In fact, supporters believe it is the trustees’ duty to uphold the pro-life motion. 

Catholic lawyer Geoff Cauchi threatened to sue HCDSB trustees if they voted to suspend the policy. 

“Nobody should be surprised that a Catholic institution, which explicitly opposes abortion and destruction of human life, would not be giving money to organizations that promote and facilitate the destruction of human life,” said Jack Fonseca, project manager at Campaign Life Coalition. “This should have been a non-controversial policy.”

Fonseca believes that dissenters of the policy are a small but vocal few led by the Ontario English Catholic Teachers’ Association (OECTA).

Keith Boyd, president of the Halton unit of the OECTA, said those who support the policy are in the “significant minority.” 

Although the Catholic spirit of the policy was well-intended, Boyd said the original wording of the February motion did not sit well with him. 

“I just thought the wording of the policy made it so wide open that it would restrict almost any charitable gift giving,” he said. “The other concern was procedural…. They were dismissing the rule of law to make the policy.” 

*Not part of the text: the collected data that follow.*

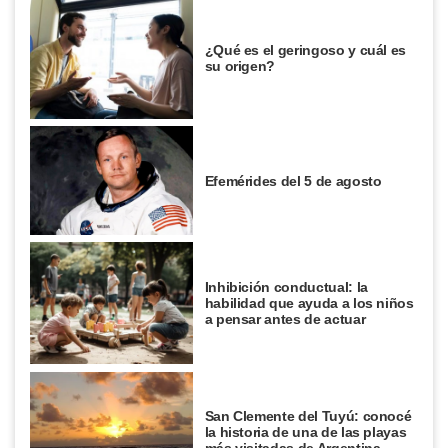
¿Qué es el geringoso y cuál es
su origen?
Efemérides del 5 de agosto
Inhibición conductual: la
habilidad que ayuda a los niños
a pensar antes de actuar
San Clemente del Tuyú: conocé
la historia de una de las playas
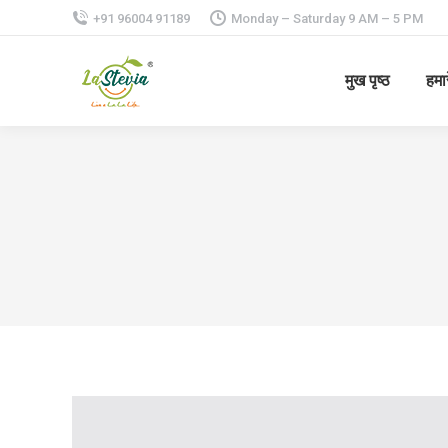
+91 96004 91189
Monday – Saturday 9 AM – 5 PM
मुख पृष्ठ
हमार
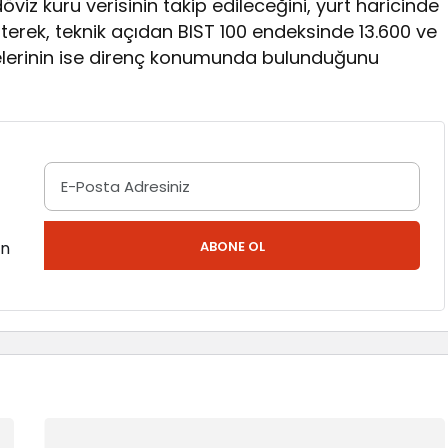
öviz kuru verisinin takip edileceğini, yurt haricinde
terek, teknik açıdan BIST 100 endeksinde 13.600 ve
iyelerinin ise direnç konumunda bulunduğunu
en
ABONE OL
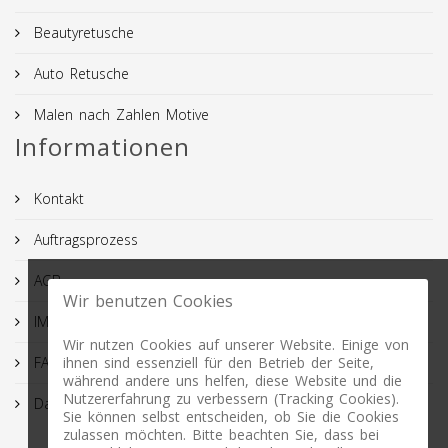
Beautyretusche
Auto Retusche
Malen nach Zahlen Motive
Informationen
Kontakt
Auftragsprozess
AGB
Wir benutzen Cookies
IMPRESSUM
Wir nutzen Cookies auf unserer Website. Einige von
ihnen sind essenziell für den Betrieb der Seite,
FAQ
während andere uns helfen, diese Website und die
Nutzererfahrung zu verbessern (Tracking Cookies).
Datenschutz
Sie können selbst entscheiden, ob Sie die Cookies
zulassen möchten. Bitte beachten Sie, dass bei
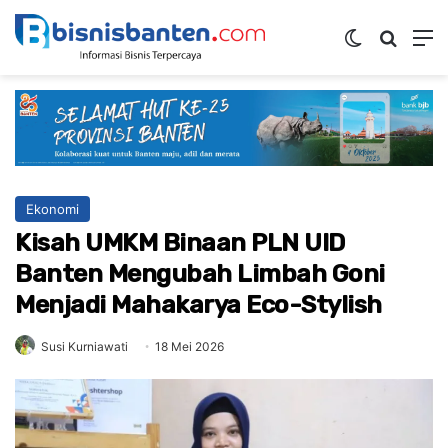
Switch ski
Mencar
M
Ekonomi
Kisah UMKM Binaan PLN UID
Banten Mengubah Limbah Goni
Menjadi Mahakarya Eco-Stylish
Susi Kurniawati
18 Mei 2026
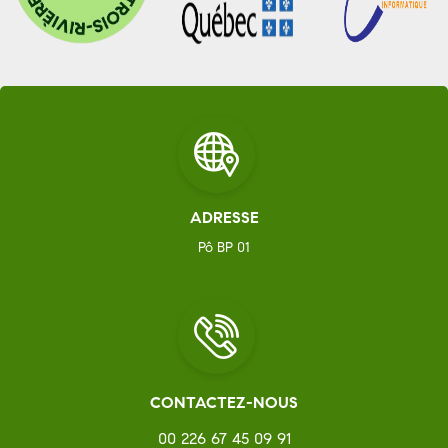
ADRESSE
Pô BP 01
CONTACTEZ-NOUS
00 226 67 45 09 91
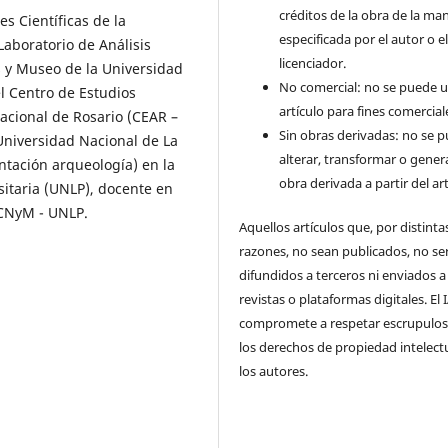
créditos de la obra de la ma
s Científicas de la
especificada por el autor o e
Laboratorio de Análisis
licenciador.
s y Museo de la Universidad
No comercial: no se puede uti
l Centro de Estudios
artículo para fines comercial
acional de Rosario (CEAR –
Sin obras derivadas: no se 
Universidad Nacional de La
alterar, transformar o gener
ntación arqueología) en la
obra derivada a partir del art
itaria (UNLP), docente en
FCNyM - UNLP.
Aquellos artículos que, por distinta
razones, no sean publicados, no se
difundidos a terceros ni enviados a
revistas o plataformas digitales. El
compromete a respetar escrupulo
los derechos de propiedad intelect
los autores.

Boyd cited a section in the Education Act that says policy changes related to fundraising must seek feedback from community stakeholders. By passing the motion (5-3), Boyd said the trustees ignored proper process and effectively lost the trust of its school community. 

“I will have concerns and will work to replace those trustees in the municipal election in October,” he said. He added that he would like to see the policy repealed entirely.

“The (original) motion gives a couple of weeks notice to the public that it’s on our agenda and the documents are sent and are publicly available,” said Oakville trustee Anthony Quinn, who voted in support of the fundraising policy and voted against the suspension of its implementation.